Author + information
- Received October 24, 2018
- Revision received November 20, 2018
- Accepted November 20, 2018
- Published online February 6, 2019.
- Poghni A. Peri-Okonny, MDa,∗ (, )
- Xiaojuan Mi, PhDb,
- Yevgeniy Khariton, MD, MSca,
- Krishna K. Patel, MD, MSca,
- Laine Thomas, PhDb,
- Gregg C. Fonarow, MDc,
- Puza P. Sharma, MBBS, MPH, PhDd,
- Carol I. Duffy, DOd,
- Nancy M. Albert, PhDe,
- Javed Butler, MD, MPHf,
- Adrian F. Hernandez, MDb,
- Kevin McCague, MAd,
- Fredonia B. Williams, EdDg,
- Adam D. DeVore, MDb,
- J. Herbert Patterson, PharmDh and
- John A. Spertus, MD, MPHa,i
- aUniversity of Missouri, Kansas City, Missouri
- bDuke Clinical Research Institute, Durham, North Carolina
- cUniversity of California Los Angeles, Los Angeles, California
- dNovartis Pharmaceuticals Corporation, East Hanover, New Jersey
- eCleveland Clinic, Cleveland, Ohio
- fUniversity of Mississippi, University, Mississippi
- gMended Hearts, Hunstville, Alabama
- hUniversity of North Carolina, Chapel Hill, North Carolina
- iSaint Luke’s Mid America Heart Institute, Kansas City, Missouri
- ↵∗Address for correspondence:
Dr.

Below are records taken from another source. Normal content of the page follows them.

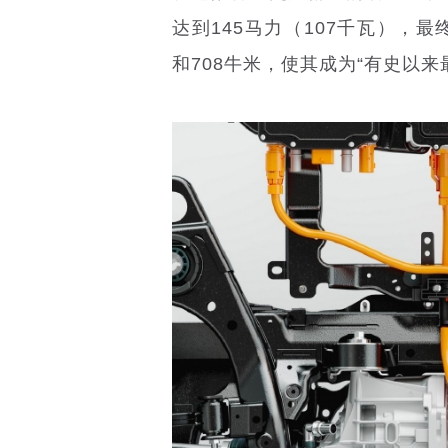
达到145马力（107千瓦），最
和708牛米，使其成为“有史以来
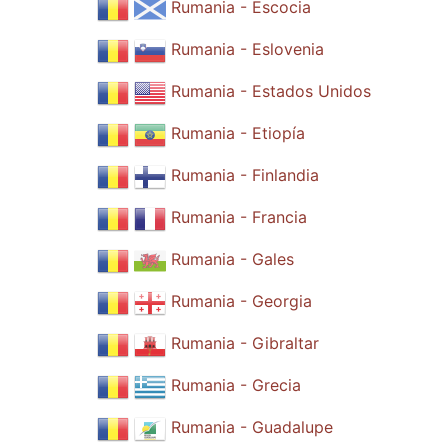
Rumania - Escocia
Rumania - Eslovenia
Rumania - Estados Unidos
Rumania - Etiopía
Rumania - Finlandia
Rumania - Francia
Rumania - Gales
Rumania - Georgia
Rumania - Gibraltar
Rumania - Grecia
Rumania - Guadalupe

Peri-Okonny, Saint Luke’s Mid America Heart Institute, 4401 Wornall Road, Kansas City, Missouri 64111.
Objectives This study sought to determine the rate of use of target doses of foundational guideline-directed medical therapy (GDMT) in a contemporary cohort of patients with heart failure with reduced ejection fraction (HFrEF) across systolic blood pressure (SBP) categories.
Background Patients with HFrEF are infrequently titrated to recommended doses of GDMT. The relationship between SBP and achieving GDMT target doses is not well studied.
Methods Patients enrolled in the CHAMP-HF (Change the Management of Patients With Heart Failure) registry without documented intolerance to angiotensin-converting enzyme inhibitors (ACEIs), angiotensin receptor blockers (ARBs), angiotensin receptor-neprilysin inhibitors (ARNIs), and beta blockers (BBs) were assessed at enrollment. We estimated the proportion receiving target doses (% of target dose [95% confidence interval (CI)]) based on the most recent American College of Cardiology/American Heart Association/Heart Failure Society of America heart failure guidelines at baseline in all patients, and by SBP category (≥110 vs. <110 mm Hg).
Results Of the 3,095 patients eligible for analysis, 2,421 (78.2%) had SBP ≥110 mm Hg. The proportion of patients receiving target doses were 18.7% (95% CI: 17.3% to 20.0%; BB), 10.8% (95% CI: 9.7% to 11.9%; ACEI/ARB), and 2.0% (95% CI: 1.5% to 2.5%; ARNI). Among those with SBP <110 mm Hg (n = 674), 17.5% (95% CI: 14.6% to 20.4%; BB), 6.2% (95% CI: 4.4% to 8.1%; ACEI/ARB), and 1.8% (95% CI: 0.8% to 2.8%; ARNI) were receiving target doses. Among those with SBP ≥110 mm Hg (n = 2,421), 19.0% (95% CI: 17.4% to 20.6%; BB), 12.1% (95% CI: 10.8% to 13.4%; ACEI/ARB), and 2.0% (95% CI: 1.5% to 2.6%; ARNI) were receiving target doses.
Conclusions In a large, contemporary registry of outpatients with chronic HFrEF eligible for treatment with BBs and ACEI/ARB/ARNI, <20% of patients were receiving target doses, even among those with SBP ≥110 mm Hg.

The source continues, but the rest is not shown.